Internet was much faster at school thanks to a dedicated broadband connection, though everything had to be wired by order of the observatory, which presented its own difficulties. Morgan couldn’t use the WiFi features of his SMART Board, which would have allowed him to control it remotely with an iPad and more easily roam the classroom to interact with students. At school events, Morgan had to find workarounds when guests showed up with wireless mic systems. If the speaker wanted to walk into the assembly to interact with students, Morgan followed behind with the microphone cord as it snaked through the aisles, tangled on chair legs, and draped across students’ laps.

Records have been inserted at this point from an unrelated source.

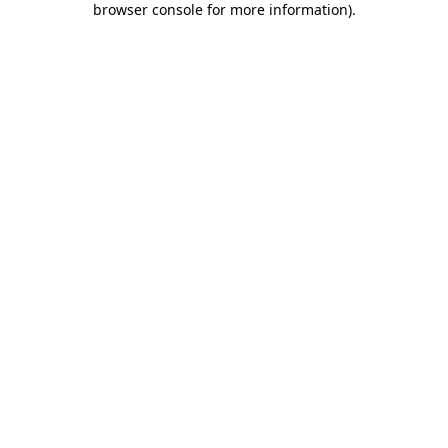
browser console for more information)
.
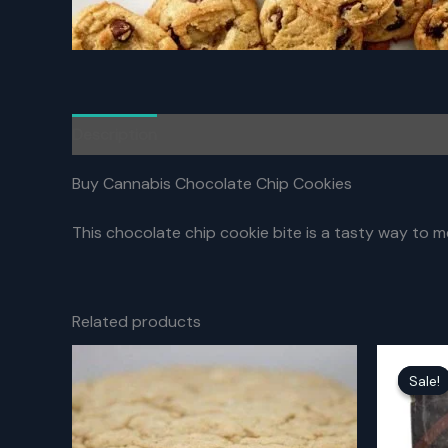
Description
Reviews (0)
Buy Cannabis Chocolate Chip Cookies
This chocolate chip cookie bite is a tasty way to me
Related products
Sale!
Sale!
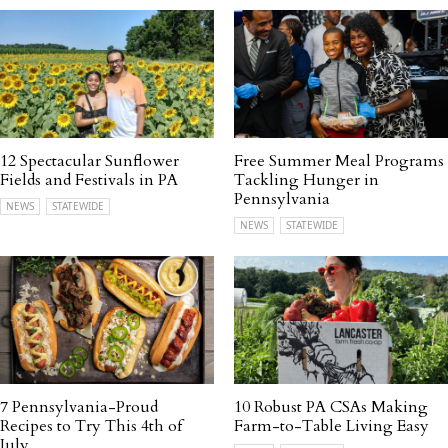
12 Spectacular Sunflower
Free Summer Meal Programs
Fields and Festivals in PA
Tackling Hunger in
Pennsylvania
NEWS
STATEWIDE
NEWS
STATEWIDE
7 Pennsylvania-Proud
10 Robust PA CSAs Making
Recipes to Try This 4th of
Farm-to-Table Living Easy
July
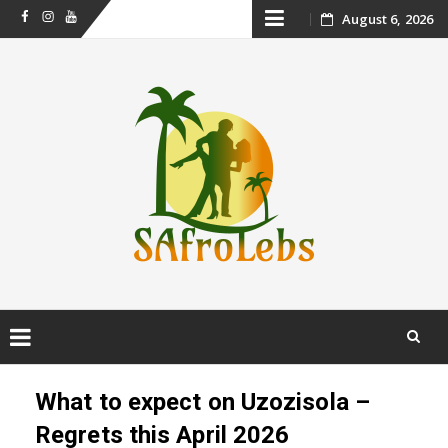
Skip
August 6, 2026
Facebook
Instagram
Youtube
to
content
Skip
to
What to expect on Uzozisola –
content
Regrets this April 2026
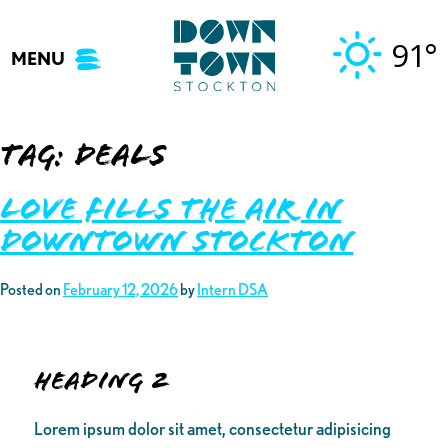
Skip
to
91°
MENU
content
Tag:
Deals
Love Fills the Air in
Downtown Stockton
Posted on
February 12, 2026
by
Intern DSA
Heading 2
Lorem ipsum dolor sit amet, consectetur adipisicing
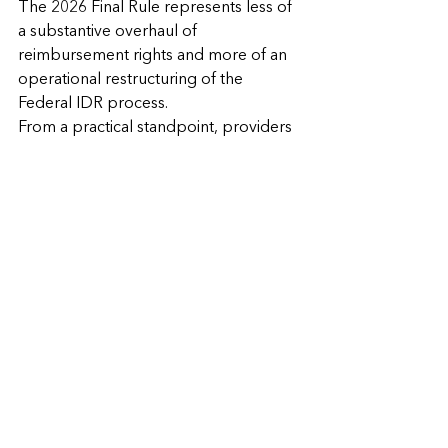
The 2026 Final Rule represents less of 
a substantive overhaul of 
reimbursement rights and more of an 
operational restructuring of the 
Federal IDR process.
From a practical standpoint, providers 
should expect:
Increased procedural oversight;
Greater standardization in 
remittance communications;
Tighter scrutiny over dispute 
eligibility;
More robust documentation 
expectations; and
Continued heavy reliance on 
arbitration for reimbursement 
disputes.
Emergency providers and facilities 
remain protected from balance billing 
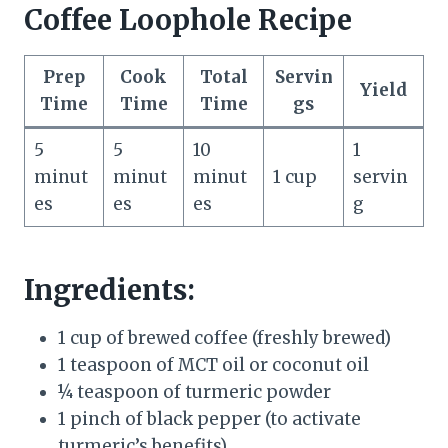
Coffee Loophole Recipe
Prep
Cook
Total
Servin
Yield
Time
Time
Time
gs
5
5
10
1
minut
minut
minut
1 cup
servin
es
es
es
g
Ingredients:
1 cup of brewed coffee (freshly brewed)
1 teaspoon of MCT oil or coconut oil
¼ teaspoon of turmeric powder
1 pinch of black pepper (to activate
turmeric’s benefits)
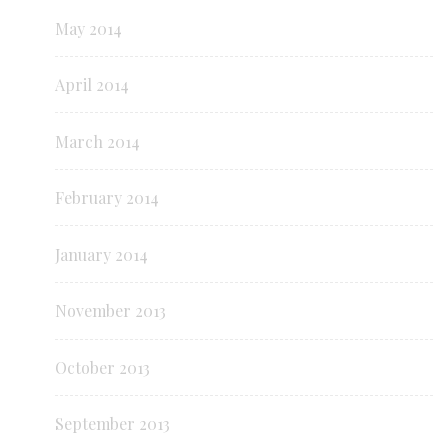
May 2014
April 2014
March 2014
February 2014
January 2014
November 2013
October 2013
September 2013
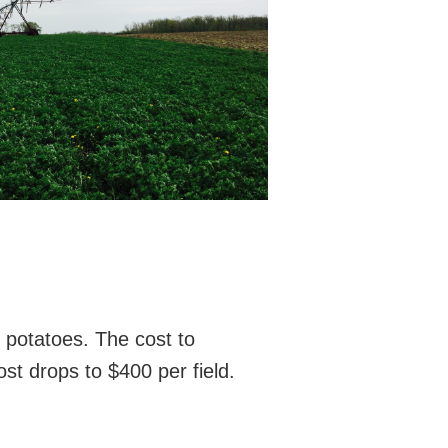
d potatoes. The cost to
ost drops to $400 per field.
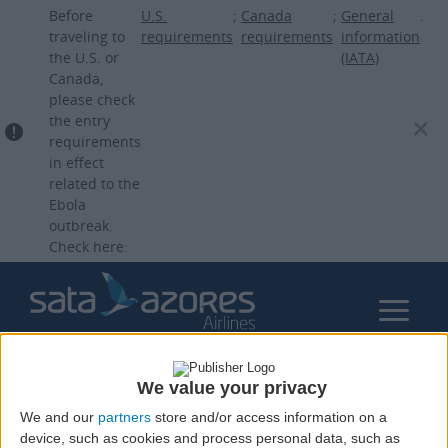
Skip
Before
U.S.
;
Canada
;
General
.
to
traveling to
requirements
requirements
information
the U.S. or
(IATA)
main
Canada,
content
please check
the entry
requirements
in effect
related to the
Ebola
outbreak.
Check here:
We value your privacy
We and our
partners
store and/or access information on a
device, such as cookies and process personal data, such as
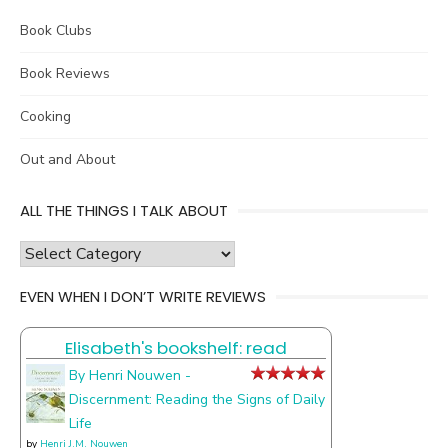
Book Clubs
Book Reviews
Cooking
Out and About
ALL THE THINGS I TALK ABOUT
all
the
EVEN WHEN I DON’T WRITE REVIEWS
things
I
Elisabeth's bookshelf: read
talk
about
By Henri Nouwen -
Discernment: Reading the Signs of Daily
Life
by
Henri J.M. Nouwen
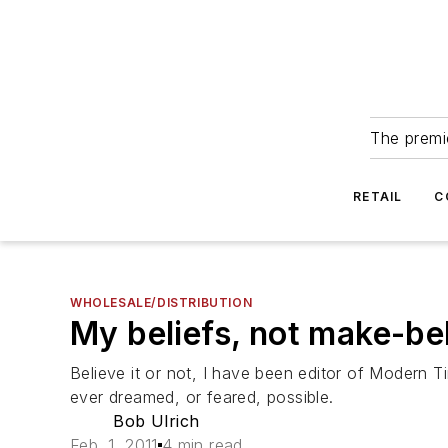
The premie
RETAIL
C
WHOLESALE/DISTRIBUTION
My beliefs, not make-be
Believe it or not, I have been editor of Modern
ever dreamed, or feared, possible.
Bob Ulrich
Feb. 1, 2011
4 min read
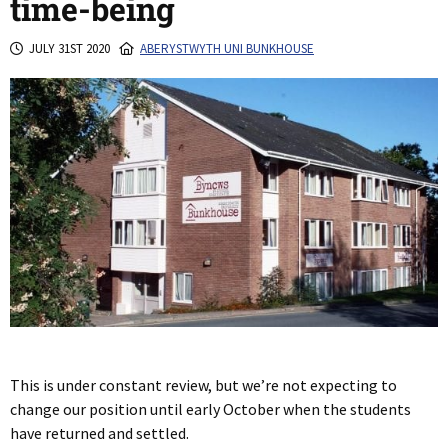
time-being
JULY 31ST 2020
ABERYSTWYTH UNI BUNKHOUSE
This is under constant review, but we’re not expecting to
change our position until early October when the students
have returned and settled.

And without the convenience of turning on a WiFi router, it was more logistically complicated and expensive to expand internet to every classroom and provide web access to every student. For online testing, Green Bank students had to rotate through the school’s two wired computer labs, which c
ould take weeks. (Other schools in Pocahontas County were far enough from the telescopes to have WiFi and utilize mobile computer labs.) It was impossible for administrators in Green Bank to do mobile observations over an iPad or iPhone camera, or to enter teacher and student evaluations directly into a WiFi-connected laptop.
The educational hurdles extended outside the school. An estimated half of all students and teachers lacked fast enough home internet to do online learning or take advantage of streaming programs, according to Ruth Bland, director of technology for the county’s schools. Whereas people in other areas of the country with slow internet could fall back on cell service for online connections, that wasn’t an option in most of Pocahontas, making it harder for students to remotely access libraries and educational websites such as Desmos and Khan Academy.

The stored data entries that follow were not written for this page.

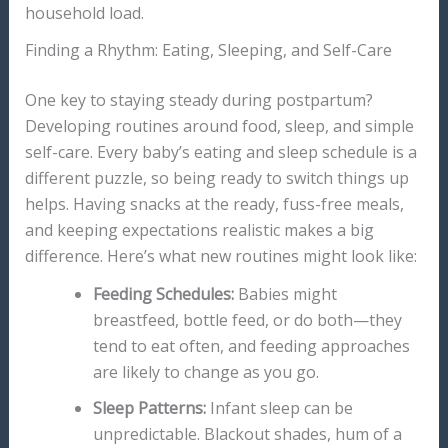
household load.
Finding a Rhythm: Eating, Sleeping, and Self-Care
One key to staying steady during postpartum?
Developing routines around food, sleep, and simple
self-care. Every baby’s eating and sleep schedule is a
different puzzle, so being ready to switch things up
helps. Having snacks at the ready, fuss-free meals,
and keeping expectations realistic makes a big
difference. Here’s what new routines might look like:
Feeding Schedules:
Babies might
breastfeed, bottle feed, or do both—they
tend to eat often, and feeding approaches
are likely to change as you go.
Sleep Patterns:
Infant sleep can be
unpredictable. Blackout shades, hum of a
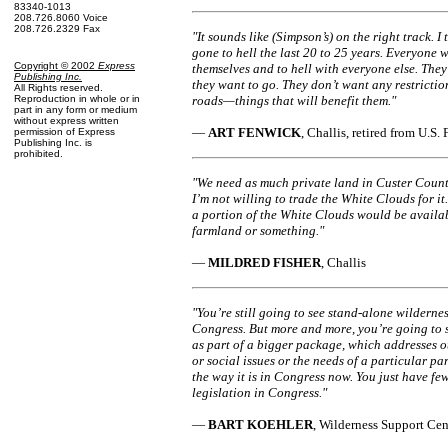
83340-1013
208.726.8060 Voice
208.726.2329 Fax
"It sounds like (Simpson’s) on the right track. I 
gone to hell the last 20 to 25 years. Everyone 
Copyright © 2002
Express
themselves and to hell with everyone else. The
Publishing Inc
.
they want to go. They don’t want any restricti
All Rights reserved.
Reproduction in whole or in
roads—things that will benefit them."
part in any form or medium
without express written
—
ART FENWICK
, Challis, retired from U.S.
permission of Express
Publishing Inc. is
prohibited.
"We need as much private land in Custer Count
I’m not willing to trade the White Clouds for it
a portion of the White Clouds would be availa
farmland or something."
—
MILDRED FISHER
, Challis
"You’re still going to see stand-alone wildernes
Congress. But more and more, you’re going to s
as part of a bigger package, which addresses o
or social issues or the needs of a particular part 
the way it is in Congress now. You just have fe
legislation in Congress."
—
BART KOEHLER
, Wilderness Support Cen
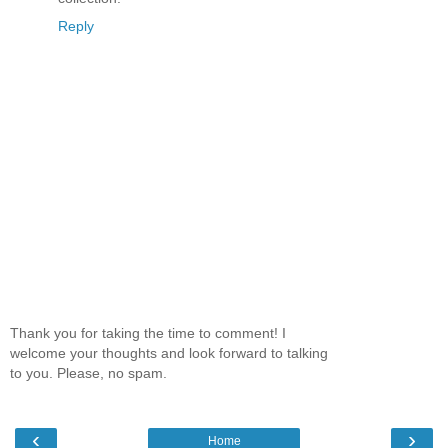
Reply
Thank you for taking the time to comment! I
welcome your thoughts and look forward to talking
to you. Please, no spam.
‹
›
Home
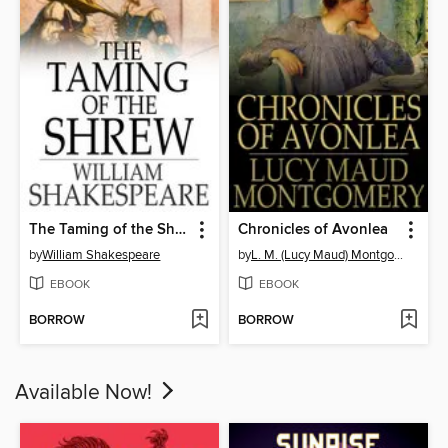
The Taming of the Shrew
Chronicles of Avonlea
by
William Shakespeare
by
L. M. (Lucy Maud) Montgomery
EBOOK
EBOOK
BORROW
BORROW
Available Now!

“Folks living on the edge get their internet through cellphones, so if we can’t have cellphones, then we are impacting people’s connectivity,” said Joanna Burt-Kinderman, the county math coach (and sister of Sarah Riley, director of High Rocks). “If you don’t have internet speeds that allow students to use free, open-source, online tools, that’s a big limitation in an age when education funding is getting cut.”
Bond was less concerned about cell service and internet for education than he was about downloading software updates for his Xbox. To do so, he had to drive an hour north to the city of Elkins, where his best chance for fast internet was tethering to the WiFi at Sheetz, a souped-up gas station and convenience store chain. The county’s slow internet was a reason Bond wanted to move away as soon as he could, though he said he’d miss hunting in the area. He started naming all his guns: “I’ve got a .45 ACP, a 7mm-08, .243, .17 HMR, a 12-gauge, 20-gauge, .30-30, .22, a .410, another .243, muzzleloader, and a .380 pistol.”